EXERCISE DETAILS
Please copy the data below exactly; none of the pictures in it belong in the copy.

Start of MATERIAL PROVIDED

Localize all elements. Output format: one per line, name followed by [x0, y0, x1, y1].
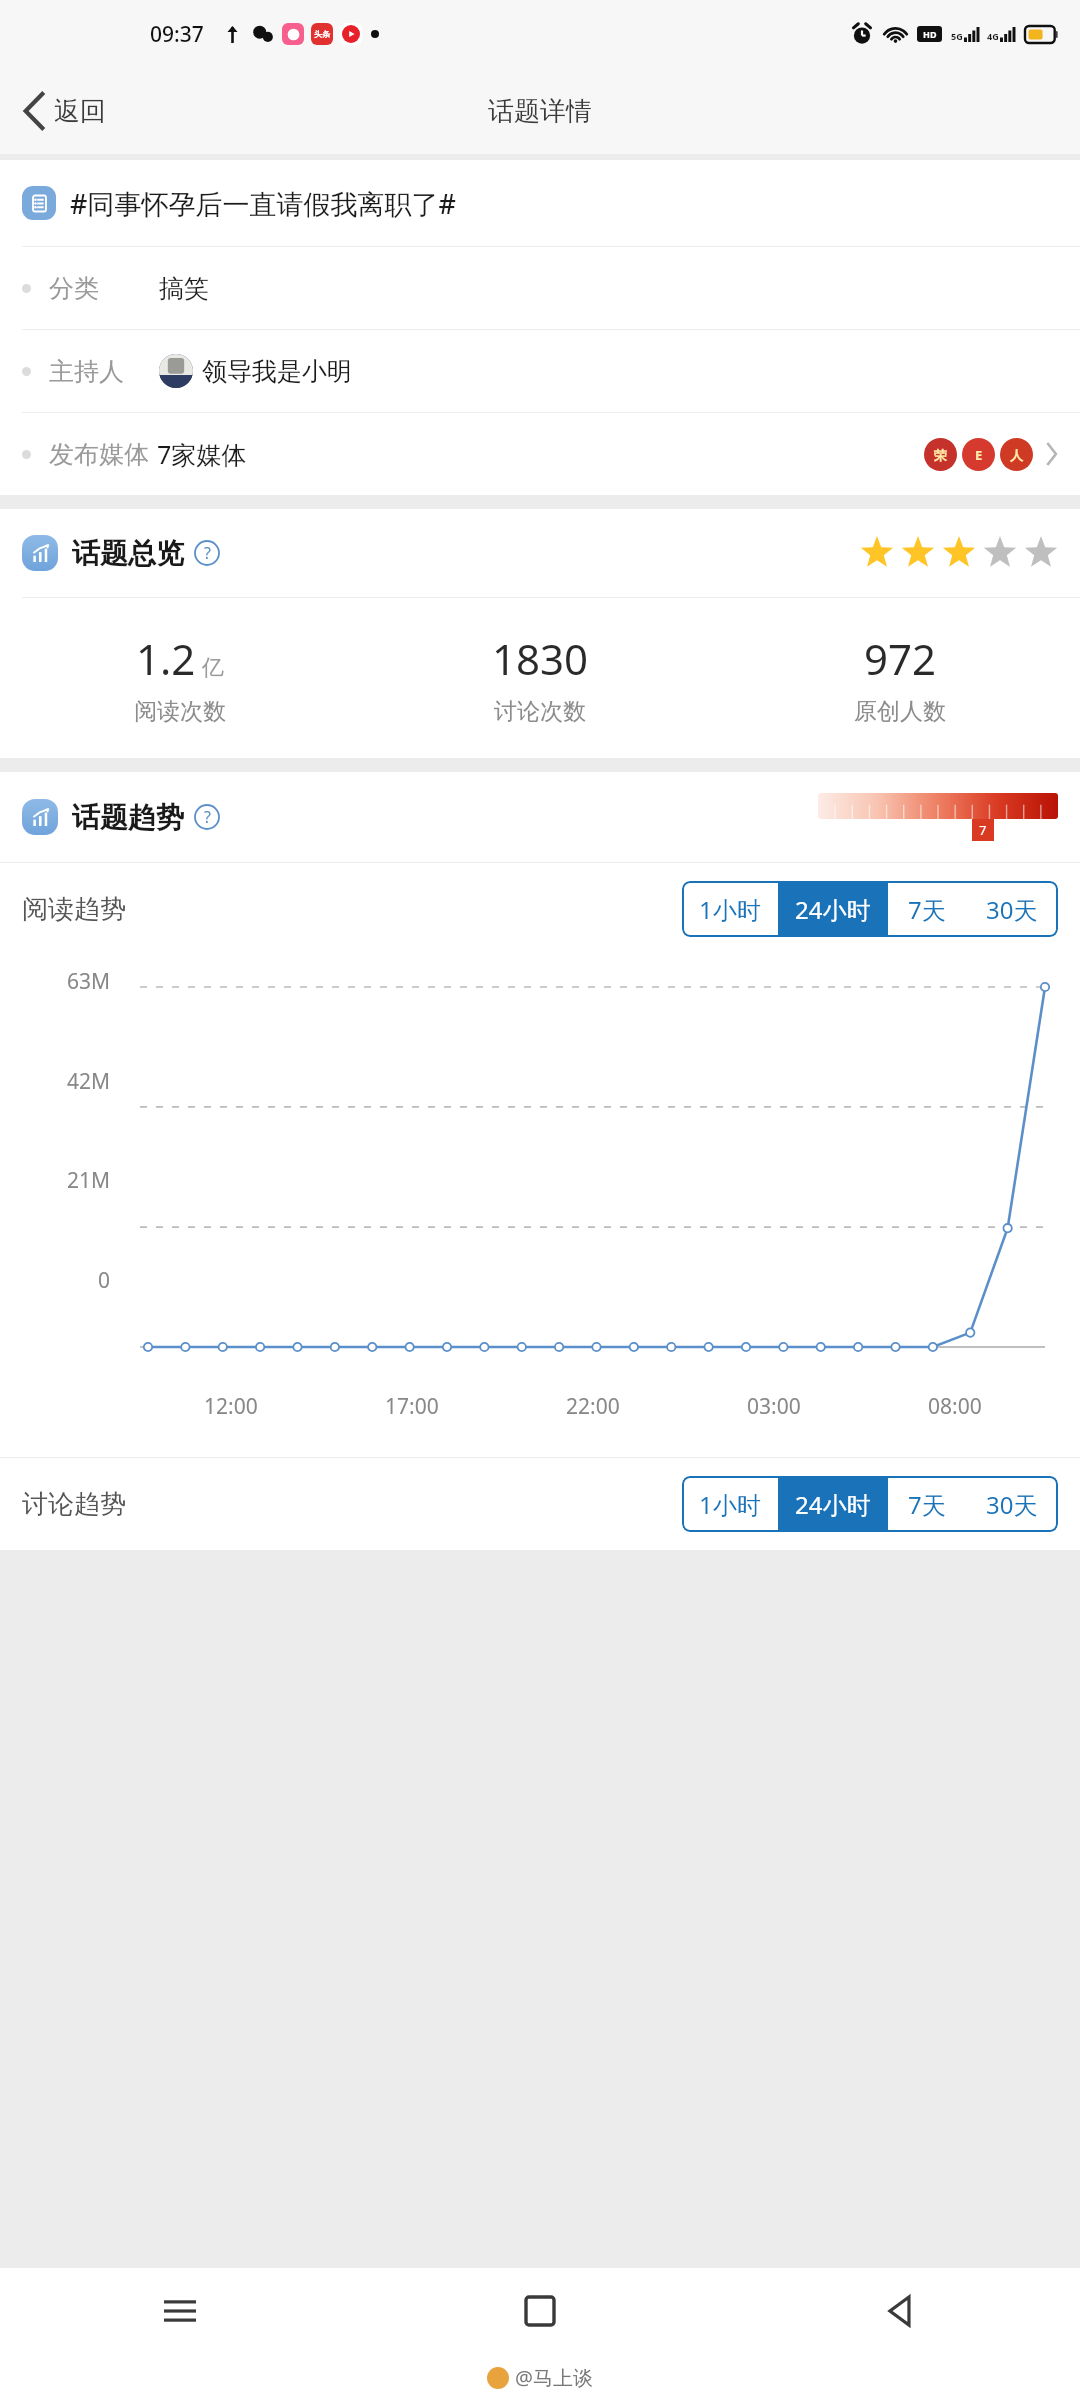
- staticText: 12:00: [204, 1392, 258, 1421]
- staticText: 话题总览: [72, 536, 184, 571]
- button[interactable]: 主持人: [22, 330, 1058, 412]
- staticText: 21M: [30, 1166, 110, 1195]
- staticText: 1小时: [699, 1488, 761, 1521]
- button[interactable]: 分类: [22, 247, 1058, 329]
- button[interactable]: 帮助: [194, 804, 220, 830]
- button[interactable]: 发布媒体: [22, 413, 1058, 495]
- staticText: E: [975, 446, 983, 464]
- button[interactable]: 7天: [888, 1476, 966, 1532]
- button[interactable]: 主屏幕: [360, 2268, 720, 2354]
- staticText: 30天: [986, 893, 1038, 926]
- staticText: #同事怀孕后一直请假我离职了#: [70, 185, 456, 222]
- button[interactable]: 返回: [22, 68, 106, 154]
- staticText: 话题详情: [488, 95, 592, 128]
- staticText: 讨论次数: [494, 697, 586, 726]
- staticText: 24小时: [795, 893, 871, 926]
- staticText: 主持人: [49, 356, 124, 387]
- staticText: 63M: [30, 967, 110, 996]
- staticText: 5G: [951, 30, 963, 42]
- staticText: 返回: [54, 95, 106, 128]
- staticText: ?: [204, 806, 211, 828]
- staticText: 讨论趋势: [22, 1488, 126, 1521]
- button[interactable]: 7天: [888, 881, 966, 937]
- staticText: 03:00: [747, 1392, 801, 1421]
- staticText: 人: [1010, 447, 1023, 463]
- staticText: 话题趋势: [72, 800, 184, 835]
- staticText: 42M: [30, 1067, 110, 1096]
- staticText: 1小时: [699, 893, 761, 926]
- button[interactable]: 最近任务: [0, 2268, 360, 2354]
- staticText: 17:00: [385, 1392, 439, 1421]
- staticText: 1.2: [136, 630, 196, 687]
- staticText: ?: [204, 542, 211, 564]
- staticText: 荣: [934, 447, 947, 463]
- staticText: 亿: [202, 654, 224, 682]
- staticText: 0: [30, 1266, 110, 1295]
- button[interactable]: 返回: [720, 2268, 1080, 2354]
- staticText: 7天: [908, 1488, 946, 1521]
- staticText: 7天: [908, 893, 946, 926]
- staticText: 30天: [986, 1488, 1038, 1521]
- staticText: 22:00: [566, 1392, 620, 1421]
- staticText: 阅读趋势: [22, 893, 126, 926]
- staticText: 阅读次数: [134, 697, 226, 726]
- staticText: 发布媒体: [49, 439, 149, 470]
- staticText: 领导我是小明: [202, 356, 352, 387]
- staticText: 1830: [492, 630, 589, 687]
- staticText: 24小时: [795, 1488, 871, 1521]
- button[interactable]: 1小时: [682, 1476, 778, 1532]
- button[interactable]: 24小时: [778, 1476, 888, 1532]
- staticText: 搞笑: [159, 273, 209, 304]
- button[interactable]: 1小时: [682, 881, 778, 937]
- staticText: 972: [864, 630, 937, 687]
- staticText: 7: [979, 821, 987, 839]
- staticText: 09:37: [150, 20, 204, 49]
- staticText: 7家媒体: [157, 437, 247, 471]
- staticText: 08:00: [928, 1392, 982, 1421]
- staticText: 分类: [49, 273, 99, 304]
- button[interactable]: #同事怀孕后一直请假我离职了#: [22, 160, 1058, 246]
- button[interactable]: 帮助: [194, 540, 220, 566]
- button[interactable]: 24小时: [778, 881, 888, 937]
- staticText: 头条: [314, 29, 330, 39]
- staticText: 原创人数: [854, 697, 946, 726]
- staticText: 4G: [987, 30, 999, 42]
- staticText: @马上谈: [515, 2364, 593, 2391]
- button[interactable]: 30天: [966, 1476, 1058, 1532]
- button[interactable]: 话题总览: [22, 509, 1058, 597]
- button[interactable]: 话题趋势: [22, 772, 1058, 862]
- staticText: HD: [923, 28, 937, 40]
- button[interactable]: 30天: [966, 881, 1058, 937]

End of MATERIAL PROVIDED

SOLVED EXERCISE
Localize all elements. Output format: one per line, name followed by [x0, y0, x1, y1].
- staticText: 12:00: [204, 1392, 258, 1421]
- staticText: 话题总览: [72, 536, 184, 571]
- button[interactable]: 主持人: [22, 330, 1058, 412]
- staticText: 21M: [30, 1166, 110, 1195]
- staticText: 1小时: [699, 1488, 761, 1521]
- button[interactable]: 分类: [22, 247, 1058, 329]
- button[interactable]: 帮助: [194, 804, 220, 830]
- button[interactable]: 发布媒体: [22, 413, 1058, 495]
- staticText: E: [975, 446, 983, 464]
- button[interactable]: 7天: [888, 1476, 966, 1532]
- button[interactable]: 主屏幕: [360, 2268, 720, 2354]
- staticText: 30天: [986, 893, 1038, 926]
- staticText: #同事怀孕后一直请假我离职了#: [70, 185, 456, 222]
- button[interactable]: 返回: [22, 68, 106, 154]
- staticText: 话题详情: [488, 95, 592, 128]
- staticText: 讨论次数: [494, 697, 586, 726]
- staticText: 24小时: [795, 893, 871, 926]
- staticText: 主持人: [49, 356, 124, 387]
- staticText: 63M: [30, 967, 110, 996]
- staticText: 5G: [951, 30, 963, 42]
- staticText: 返回: [54, 95, 106, 128]
- staticText: ?: [204, 806, 211, 828]
- staticText: 讨论趋势: [22, 1488, 126, 1521]
- button[interactable]: 7天: [888, 881, 966, 937]
- staticText: 03:00: [747, 1392, 801, 1421]
- staticText: 人: [1010, 447, 1023, 463]
- staticText: 话题趋势: [72, 800, 184, 835]
- staticText: 42M: [30, 1067, 110, 1096]
- staticText: 1小时: [699, 893, 761, 926]
- button[interactable]: 最近任务: [0, 2268, 360, 2354]
- staticText: 17:00: [385, 1392, 439, 1421]
- staticText: 1.2: [136, 630, 196, 687]
- staticText: ?: [204, 542, 211, 564]
- staticText: 荣: [934, 447, 947, 463]
- staticText: 亿: [202, 654, 224, 682]
- staticText: 0: [30, 1266, 110, 1295]
- button[interactable]: 返回: [720, 2268, 1080, 2354]
- staticText: 7天: [908, 1488, 946, 1521]
- staticText: 7天: [908, 893, 946, 926]
- staticText: 30天: [986, 1488, 1038, 1521]
- staticText: 22:00: [566, 1392, 620, 1421]
- staticText: 阅读趋势: [22, 893, 126, 926]
- staticText: 阅读次数: [134, 697, 226, 726]
- staticText: 发布媒体: [49, 439, 149, 470]
- staticText: 领导我是小明: [202, 356, 352, 387]
- staticText: 1830: [492, 630, 589, 687]
- staticText: 24小时: [795, 1488, 871, 1521]
- button[interactable]: 1小时: [682, 1476, 778, 1532]
- button[interactable]: 24小时: [778, 1476, 888, 1532]
- staticText: 搞笑: [159, 273, 209, 304]
- button[interactable]: 1小时: [682, 881, 778, 937]
- staticText: 972: [864, 630, 937, 687]
- staticText: 7: [979, 821, 987, 839]
- staticText: 09:37: [150, 20, 204, 49]
- staticText: 7家媒体: [157, 437, 247, 471]
- staticText: 08:00: [928, 1392, 982, 1421]
- staticText: 分类: [49, 273, 99, 304]
- button[interactable]: #同事怀孕后一直请假我离职了#: [22, 160, 1058, 246]
- button[interactable]: 帮助: [194, 540, 220, 566]
- button[interactable]: 24小时: [778, 881, 888, 937]
- staticText: 头条: [314, 29, 330, 39]
- staticText: 原创人数: [854, 697, 946, 726]
- staticText: 4G: [987, 30, 999, 42]
- staticText: @马上谈: [515, 2364, 593, 2391]
- button[interactable]: 30天: [966, 1476, 1058, 1532]
- button[interactable]: 话题总览: [22, 509, 1058, 597]
- button[interactable]: 话题趋势: [22, 772, 1058, 862]
- staticText: HD: [923, 28, 937, 40]
- button[interactable]: 30天: [966, 881, 1058, 937]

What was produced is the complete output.